Task brief: Copy the records below exactly as they stand. Leave out the pictures.

Exercise inputs:
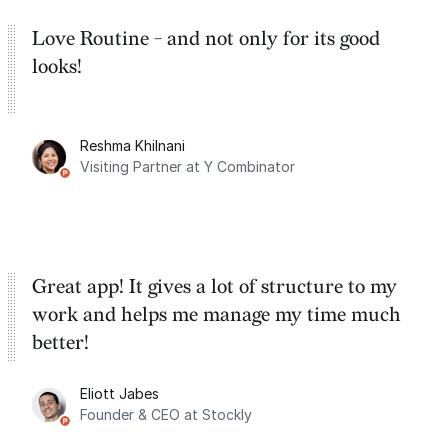
Love Routine - and not only for its good
looks!
Reshma Khilnani
Visiting Partner at Y Combinator
Great app! It gives a lot of structure to my
work and helps me manage my time much
better!
Eliott Jabes
Founder & CEO at Stockly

Answer to the problem:
Love Routine - and not only for its good
looks!
Reshma Khilnani
Visiting Partner at Y Combinator
Great app! It gives a lot of structure to my
work and helps me manage my time much
better!
Eliott Jabes
Founder & CEO at Stockly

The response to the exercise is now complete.